Synthetic chemistry continues to evolve, influenced by shifts in global economies, environmental policies, and the push for faster innovation. Building blocks like 2-Amino-6-nitropyridine sit quietly at the intersection of innovation and tradition. While it won’t make front-page news, in the right hands, this molecule saves time, cuts costs, and inspires new approaches to old synthetic problems. As more industries see the value in leaner processes and cleaner workflows, those early choices in intermediate selection will echo through research programs, manufacturing lines, and, eventually, to end users who benefit from better products.

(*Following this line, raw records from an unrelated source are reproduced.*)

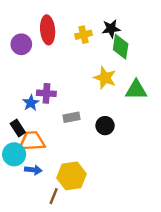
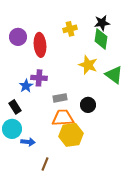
black star: (111, 29) -> (102, 23), moved
red ellipse: (48, 30) -> (40, 45), moved
green triangle: (136, 90) -> (114, 75), turned 36
orange trapezoid: (32, 141) -> (63, 118), moved
yellow hexagon: (72, 176) -> (71, 135), moved

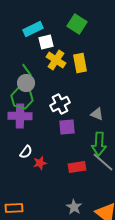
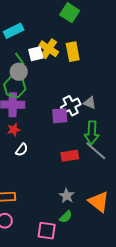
cyan rectangle: (33, 29) -> (14, 31), moved
white square: (46, 42) -> (36, 54), moved
white cross: (60, 104) -> (71, 106), moved
white semicircle: (26, 152) -> (22, 150), moved
red star: (40, 163) -> (14, 130), moved

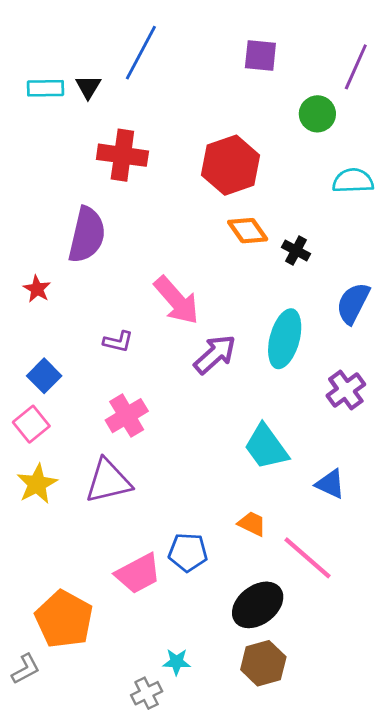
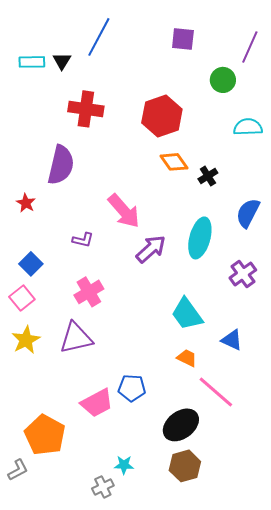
black cross: (296, 251) -> (208, 176), turned 30
orange trapezoid: (252, 524) -> (187, 358), moved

Standing in front of ever-expanding ingredient catalogs, it’s tempting to go with the familiar or settle for what’s close at hand. Experience has shown that the deliberate choice of intermediates transforms the quality and efficiency of research. 2-Amino-6-nitropyridine fuels this progress by quietly offering just the right balance of reactivity, reliability, and ease of use. That kind of practical advantage rarely gets hype, but in research, where time and resources matter, it’s precisely what drives meaningful progress.